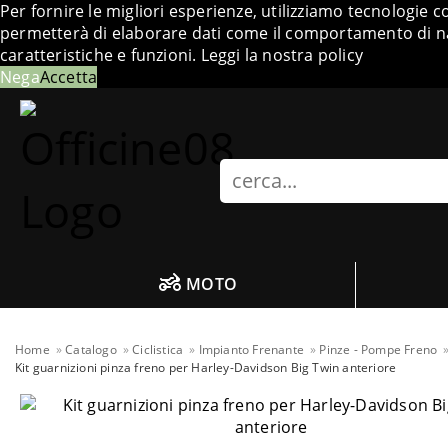
Per fornire le migliori esperienze, utilizziamo tecnologie 
permetterà di elaborare dati come il comportamento di nav
caratteristiche e funzioni.
Leggi la nostra policy
Nega
Accetta
Search
MOTO
Home
Catalogo
Ciclistica
Impianto Frenante
Pinze - Pompe Freno
Kit guarnizioni pinza freno per Harley-Davidson Big Twin anteriore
______________________________
# Assignment
Please output every record above exactly as written, leaving out the pictures.

# Response
Per fornire le migliori esperienze, utilizziamo tecnologie 
permetterà di elaborare dati come il comportamento di nav
caratteristiche e funzioni.
Leggi la nostra policy
Nega
Accetta
Search
MOTO
Home
Catalogo
Ciclistica
Impianto Frenante
Pinze - Pompe Freno
Kit guarnizioni pinza freno per Harley-Davidson Big Twin anteriore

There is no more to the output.